[Task objective]
In your copy, include no images and return each entry exactly as written.
─── Information ───
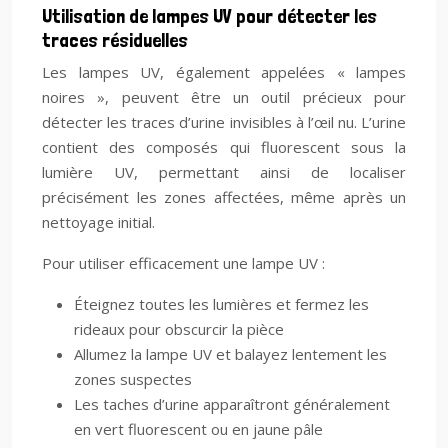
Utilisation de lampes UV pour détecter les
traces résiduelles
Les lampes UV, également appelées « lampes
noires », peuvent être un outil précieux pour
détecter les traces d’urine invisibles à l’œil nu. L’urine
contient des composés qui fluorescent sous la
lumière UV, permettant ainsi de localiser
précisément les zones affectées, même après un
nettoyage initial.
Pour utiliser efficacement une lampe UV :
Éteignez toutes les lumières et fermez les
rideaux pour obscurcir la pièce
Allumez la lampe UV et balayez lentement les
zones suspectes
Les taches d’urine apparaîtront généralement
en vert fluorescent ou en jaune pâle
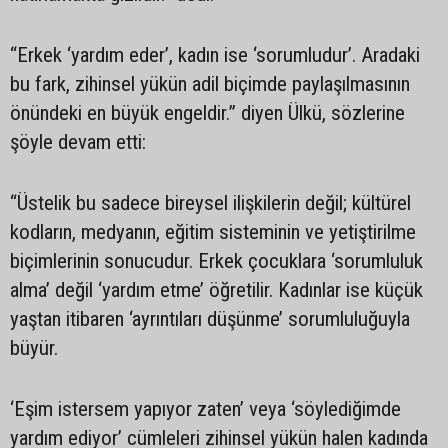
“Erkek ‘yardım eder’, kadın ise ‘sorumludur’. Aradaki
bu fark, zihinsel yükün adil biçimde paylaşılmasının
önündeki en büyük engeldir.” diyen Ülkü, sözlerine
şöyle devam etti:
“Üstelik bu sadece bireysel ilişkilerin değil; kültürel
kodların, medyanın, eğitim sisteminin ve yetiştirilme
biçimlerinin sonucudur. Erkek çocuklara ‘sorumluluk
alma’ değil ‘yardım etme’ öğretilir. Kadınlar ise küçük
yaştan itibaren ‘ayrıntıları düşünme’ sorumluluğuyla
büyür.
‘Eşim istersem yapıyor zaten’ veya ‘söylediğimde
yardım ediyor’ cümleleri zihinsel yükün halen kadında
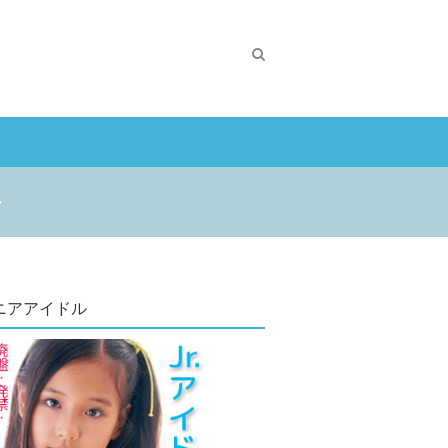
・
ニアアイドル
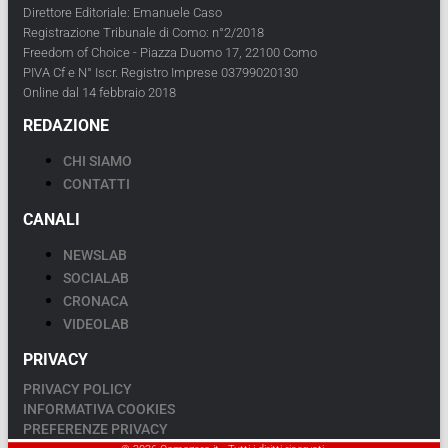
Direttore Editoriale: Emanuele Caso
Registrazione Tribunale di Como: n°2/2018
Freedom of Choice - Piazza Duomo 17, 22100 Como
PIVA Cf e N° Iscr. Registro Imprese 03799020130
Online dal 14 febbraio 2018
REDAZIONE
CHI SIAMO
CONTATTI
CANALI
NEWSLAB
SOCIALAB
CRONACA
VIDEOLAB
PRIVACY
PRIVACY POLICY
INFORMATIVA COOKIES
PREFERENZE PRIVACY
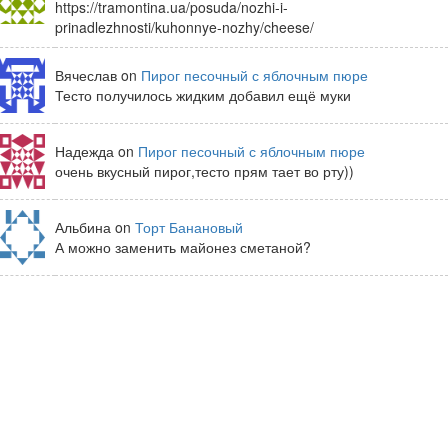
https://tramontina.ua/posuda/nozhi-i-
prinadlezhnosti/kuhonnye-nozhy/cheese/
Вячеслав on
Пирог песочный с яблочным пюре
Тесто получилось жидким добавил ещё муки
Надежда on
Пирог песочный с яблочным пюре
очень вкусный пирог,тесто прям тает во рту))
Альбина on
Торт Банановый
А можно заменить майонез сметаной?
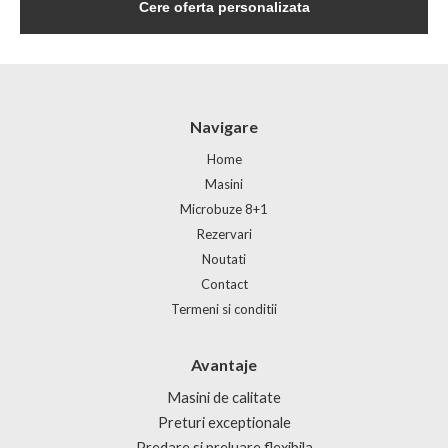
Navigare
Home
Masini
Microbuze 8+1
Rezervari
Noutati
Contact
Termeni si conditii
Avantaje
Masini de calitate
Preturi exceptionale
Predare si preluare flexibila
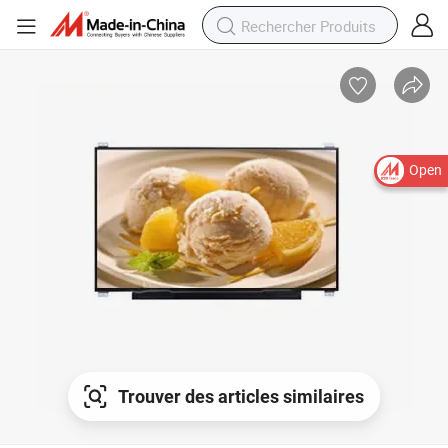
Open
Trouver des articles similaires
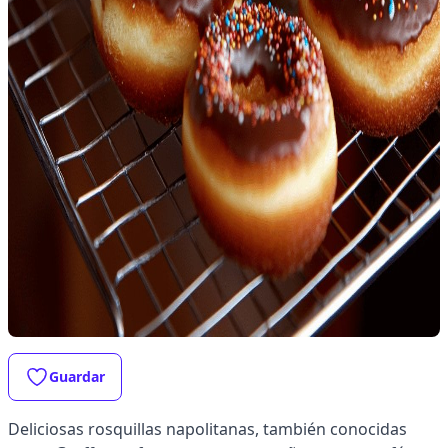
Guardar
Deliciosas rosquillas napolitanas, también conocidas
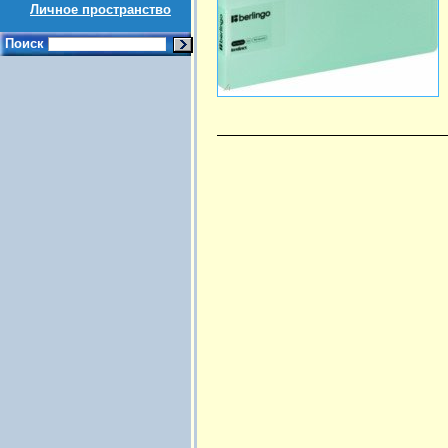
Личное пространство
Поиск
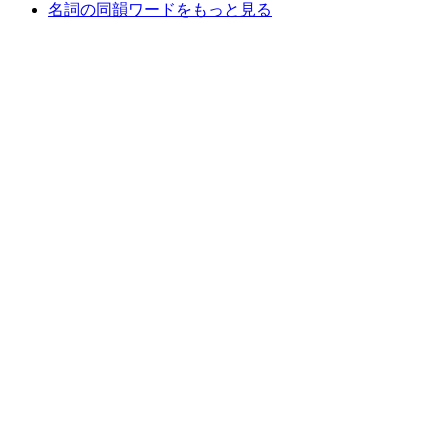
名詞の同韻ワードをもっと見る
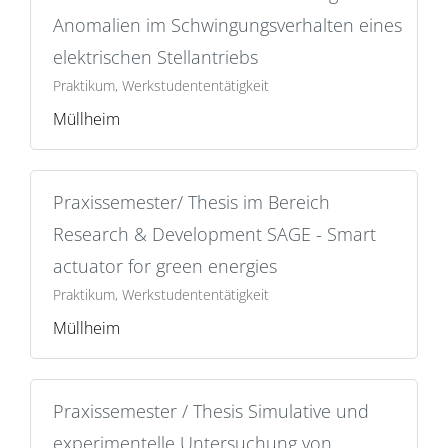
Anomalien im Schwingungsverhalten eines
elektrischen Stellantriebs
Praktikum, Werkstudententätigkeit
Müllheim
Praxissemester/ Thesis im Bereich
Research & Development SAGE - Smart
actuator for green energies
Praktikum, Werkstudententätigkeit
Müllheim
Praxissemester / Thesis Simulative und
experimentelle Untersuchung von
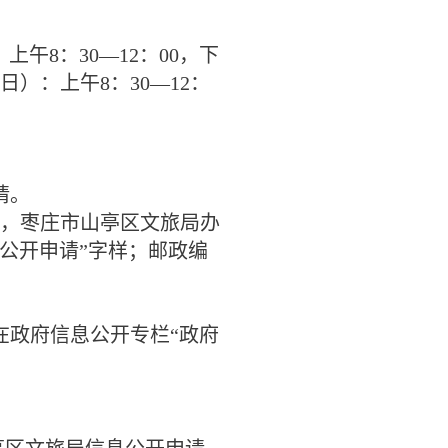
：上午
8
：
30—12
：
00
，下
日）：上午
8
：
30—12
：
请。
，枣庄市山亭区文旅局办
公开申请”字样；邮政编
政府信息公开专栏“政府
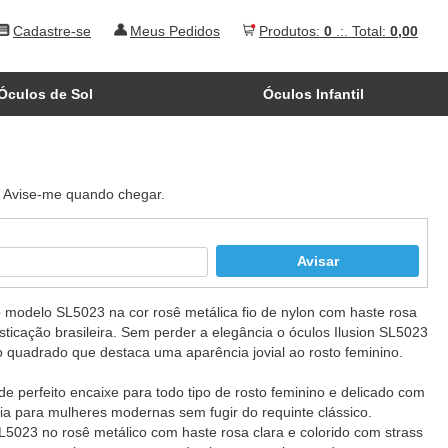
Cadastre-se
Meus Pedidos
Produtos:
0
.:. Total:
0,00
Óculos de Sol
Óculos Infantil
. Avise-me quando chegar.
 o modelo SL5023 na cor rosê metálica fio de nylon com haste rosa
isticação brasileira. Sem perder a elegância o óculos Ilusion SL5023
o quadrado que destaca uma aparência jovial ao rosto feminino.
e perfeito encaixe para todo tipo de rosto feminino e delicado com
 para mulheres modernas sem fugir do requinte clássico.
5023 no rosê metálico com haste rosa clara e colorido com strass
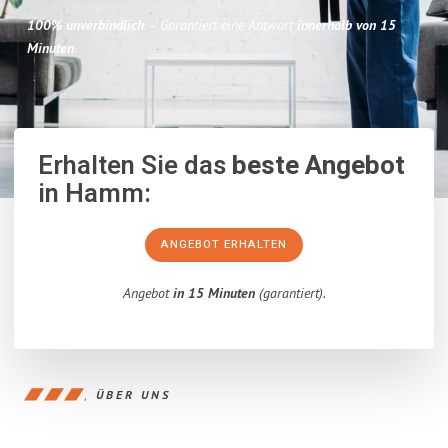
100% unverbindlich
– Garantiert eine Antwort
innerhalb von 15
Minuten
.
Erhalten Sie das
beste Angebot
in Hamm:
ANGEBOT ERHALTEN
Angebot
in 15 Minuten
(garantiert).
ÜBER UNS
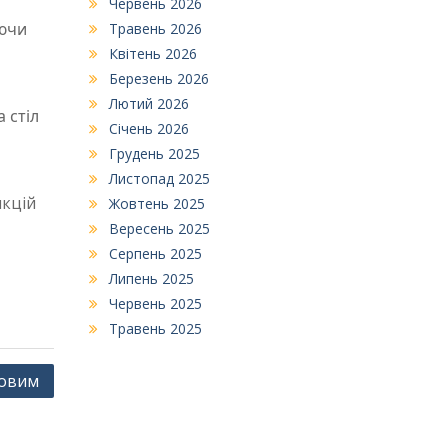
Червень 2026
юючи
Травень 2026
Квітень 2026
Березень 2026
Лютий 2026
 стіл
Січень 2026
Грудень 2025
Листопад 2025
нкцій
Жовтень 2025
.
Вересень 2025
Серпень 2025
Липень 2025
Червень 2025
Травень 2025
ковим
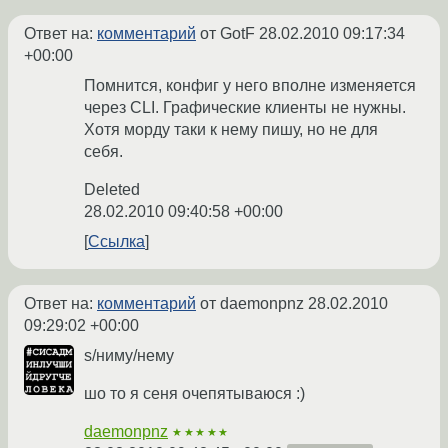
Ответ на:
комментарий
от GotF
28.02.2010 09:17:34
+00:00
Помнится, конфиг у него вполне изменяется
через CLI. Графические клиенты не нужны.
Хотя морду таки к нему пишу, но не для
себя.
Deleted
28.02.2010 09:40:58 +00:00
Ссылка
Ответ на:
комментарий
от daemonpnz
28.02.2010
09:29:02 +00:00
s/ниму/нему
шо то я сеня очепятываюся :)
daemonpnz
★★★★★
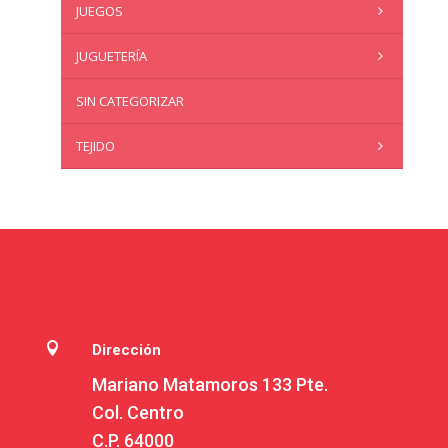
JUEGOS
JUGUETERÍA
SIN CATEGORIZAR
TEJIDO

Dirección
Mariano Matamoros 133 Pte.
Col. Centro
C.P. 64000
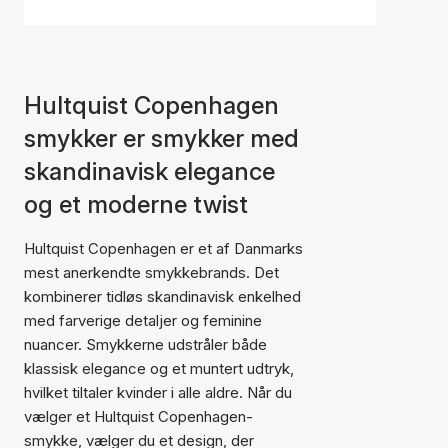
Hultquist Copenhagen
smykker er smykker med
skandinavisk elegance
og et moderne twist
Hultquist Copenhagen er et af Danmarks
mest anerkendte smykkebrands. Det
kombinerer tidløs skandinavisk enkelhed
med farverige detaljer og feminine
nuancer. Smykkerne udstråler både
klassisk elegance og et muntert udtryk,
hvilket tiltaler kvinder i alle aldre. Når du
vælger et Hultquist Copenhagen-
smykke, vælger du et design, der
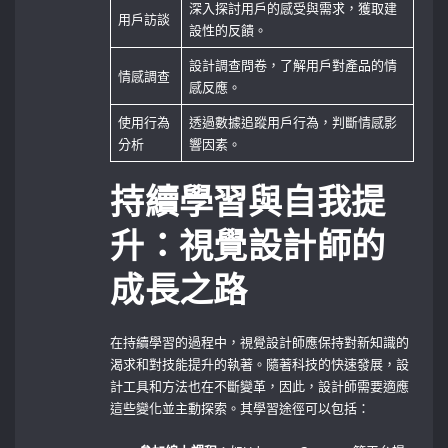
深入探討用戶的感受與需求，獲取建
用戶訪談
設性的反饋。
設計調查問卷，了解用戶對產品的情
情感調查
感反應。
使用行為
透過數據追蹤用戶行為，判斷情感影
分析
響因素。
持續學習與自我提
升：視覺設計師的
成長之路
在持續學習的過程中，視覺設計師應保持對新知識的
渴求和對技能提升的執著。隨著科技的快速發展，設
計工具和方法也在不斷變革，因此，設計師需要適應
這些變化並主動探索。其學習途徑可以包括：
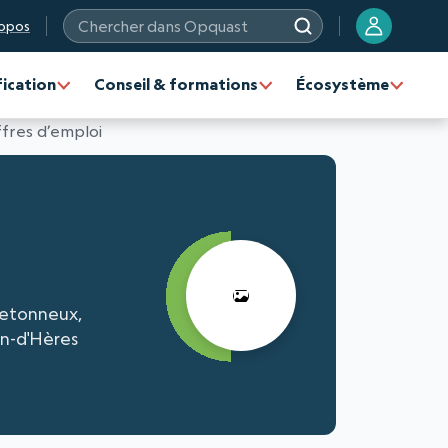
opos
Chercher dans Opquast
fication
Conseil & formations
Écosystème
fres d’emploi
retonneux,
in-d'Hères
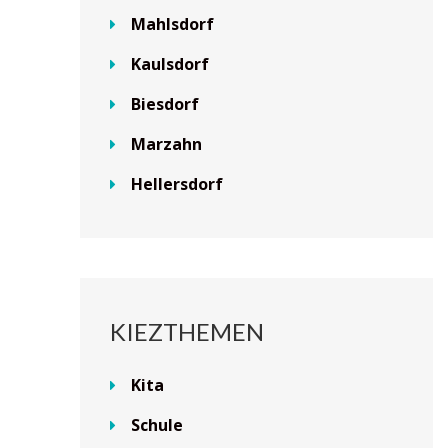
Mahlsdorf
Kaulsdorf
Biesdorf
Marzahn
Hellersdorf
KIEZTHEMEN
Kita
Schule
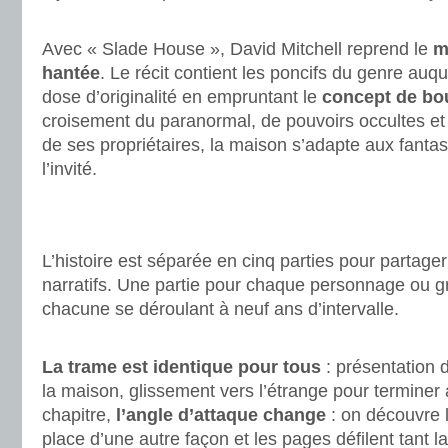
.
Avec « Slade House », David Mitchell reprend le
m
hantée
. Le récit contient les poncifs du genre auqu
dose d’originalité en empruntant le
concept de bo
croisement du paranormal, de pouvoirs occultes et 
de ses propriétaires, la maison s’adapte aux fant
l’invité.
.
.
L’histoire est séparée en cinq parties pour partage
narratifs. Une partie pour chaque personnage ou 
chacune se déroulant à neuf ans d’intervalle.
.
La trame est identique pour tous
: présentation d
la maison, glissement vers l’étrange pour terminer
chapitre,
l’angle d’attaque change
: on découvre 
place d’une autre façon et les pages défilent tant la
───
[Written reply]
Utilisation de lampes UV pour détecter les
traces résiduelles
Les lampes UV, également appelées « lampes
noires », peuvent être un outil précieux pour
détecter les traces d’urine invisibles à l’œil nu. L’urine
contient des composés qui fluorescent sous la
lumière UV, permettant ainsi de localiser
précisément les zones affectées, même après un
nettoyage initial.
Pour utiliser efficacement une lampe UV :
Éteignez toutes les lumières et fermez les
rideaux pour obscurcir la pièce
Allumez la lampe UV et balayez lentement les
zones suspectes
Les taches d’urine apparaîtront généralement
en vert fluorescent ou en jaune pâle
“Erkek ‘yardım eder’, kadın ise ‘sorumludur’. Aradaki
bu fark, zihinsel yükün adil biçimde paylaşılmasının
önündeki en büyük engeldir.” diyen Ülkü, sözlerine
şöyle devam etti:
“Üstelik bu sadece bireysel ilişkilerin değil; kültürel
kodların, medyanın, eğitim sisteminin ve yetiştirilme
biçimlerinin sonucudur. Erkek çocuklara ‘sorumluluk
alma’ değil ‘yardım etme’ öğretilir. Kadınlar ise küçük
yaştan itibaren ‘ayrıntıları düşünme’ sorumluluğuyla
büyür.
‘Eşim istersem yapıyor zaten’ veya ‘söylediğimde
yardım ediyor’ cümleleri zihinsel yükün halen kadında
・
ニアアイドル
Direttore Editoriale: Emanuele Caso
Registrazione Tribunale di Como: n°2/2018
Freedom of Choice - Piazza Duomo 17, 22100 Como
PIVA Cf e N° Iscr. Registro Imprese 03799020130
Online dal 14 febbraio 2018
REDAZIONE
CHI SIAMO
CONTATTI
CANALI
NEWSLAB
SOCIALAB
CRONACA
VIDEOLAB
PRIVACY
PRIVACY POLICY
INFORMATIVA COOKIES
PREFERENZE PRIVACY
https://tramontina.ua/posuda/nozhi-i-
prinadlezhnosti/kuhonnye-nozhy/cheese/
Вячеслав on
Пирог песочный с яблочным пюре
Тесто получилось жидким добавил ещё муки
Надежда on
Пирог песочный с яблочным пюре
очень вкусный пирог,тесто прям тает во рту))
Альбина on
Торт Банановый
А можно заменить майонез сметаной?
Navigare
Home
Masini
Microbuze 8+1
Rezervari
Noutati
Contact
Termeni si conditii
Avantaje
Masini de calitate
Preturi exceptionale
Predare si preluare flexibila
Open
Trouver des articles similaires
Guardar
Deliciosas rosquillas napolitanas, también conocidas
Личное пространство
Поиск
名詞の同韻ワードをもっと見る
Anomalien im Schwingungsverhalten eines
elektrischen Stellantriebs
Praktikum, Werkstudententätigkeit
Müllheim
Praxissemester/ Thesis im Bereich
Research & Development SAGE - Smart
actuator for green energies
Praktikum, Werkstudententätigkeit
Müllheim
Praxissemester / Thesis Simulative und
experimentelle Untersuchung von
：上午
8
：
30—12
：
00
，下
日）：上午
8
：
30—12
：
请。
，枣庄市山亭区文旅局办
公开申请”字样；邮政编
政府信息公开专栏“政府
Cadastre-se
Meus Pedidos
Produtos:
0
.:. Total:
0,00
Óculos de Sol
Óculos Infantil
. Avise-me quando chegar.
 o modelo SL5023 na cor rosê metálica fio de nylon com haste rosa
isticação brasileira. Sem perder a elegância o óculos Ilusion SL5023
o quadrado que destaca uma aparência jovial ao rosto feminino.
e perfeito encaixe para todo tipo de rosto feminino e delicado com
 para mulheres modernas sem fugir do requinte clássico.
5023 no rosê metálico com haste rosa clara e colorido com strass
100% unverbindlich
– Garantiert eine Antwort
innerhalb von 15
Minuten
.
Erhalten Sie das
beste Angebot
in Hamm:
ANGEBOT ERHALTEN
Angebot
in 15 Minuten
(garantiert).
ÜBER UNS
Червень 2026
юючи
Травень 2026
Квітень 2026
Березень 2026
Лютий 2026
 стіл
Січень 2026
Грудень 2025
Листопад 2025
нкцій
Жовтень 2025
.
Вересень 2025
Серпень 2025
Липень 2025
Червень 2025
Травень 2025
ковим
Ответ на:
комментарий
от GotF
28.02.2010 09:17:34
+00:00
Помнится, конфиг у него вполне изменяется
через CLI. Графические клиенты не нужны.
Хотя морду таки к нему пишу, но не для
себя.
Deleted
28.02.2010 09:40:58 +00:00
Ссылка
Ответ на:
комментарий
от daemonpnz
28.02.2010
09:29:02 +00:00
s/ниму/нему
шо то я сеня очепятываюся :)
daemonpnz
★★★★★
JUEGOS
JUGUETERÍA
SIN CATEGORIZAR
TEJIDO

Dirección
Mariano Matamoros 133 Pte.
Col. Centro
C.P. 64000
Hultquist Copenhagen
smykker er smykker med
skandinavisk elegance
og et moderne twist
Hultquist Copenhagen er et af Danmarks
mest anerkendte smykkebrands. Det
kombinerer tidløs skandinavisk enkelhed
med farverige detaljer og feminine
nuancer. Smykkerne udstråler både
klassisk elegance og et muntert udtryk,
hvilket tiltaler kvinder i alle aldre. Når du
vælger et Hultquist Copenhagen-
smykke, vælger du et design, der
深入探討用戶的感受與需求，獲取建
用戶訪談
設性的反饋。
設計調查問卷，了解用戶對產品的情
情感調查
感反應。
使用行為
透過數據追蹤用戶行為，判斷情感影
分析
響因素。
持續學習與自我提
升：視覺設計師的
成長之路
在持續學習的過程中，視覺設計師應保持對新知識的
渴求和對技能提升的執著。隨著科技的快速發展，設
計工具和方法也在不斷變革，因此，設計師需要適應
這些變化並主動探索。其學習途徑可以包括：
opos
Chercher dans Opquast
fication
Conseil & formations
Écosystème
fres d’emploi
retonneux,
in-d'Hères
Mahlsdorf
Kaulsdorf
Biesdorf
Marzahn
Hellersdorf
KIEZTHEMEN
Kita
Schule
.
Avec « Slade House », David Mitchell reprend le
m
hantée
. Le récit contient les poncifs du genre auqu
dose d’originalité en empruntant le
concept de bo
croisement du paranormal, de pouvoirs occultes et 
de ses propriétaires, la maison s’adapte aux fant
l’invité.
.
.
L’histoire est séparée en cinq parties pour partage
narratifs. Une partie pour chaque personnage ou 
chacune se déroulant à neuf ans d’intervalle.
.
La trame est identique pour tous
: présentation d
la maison, glissement vers l’étrange pour terminer
chapitre,
l’angle d’attaque change
: on découvre 
place d’une autre façon et les pages défilent tant la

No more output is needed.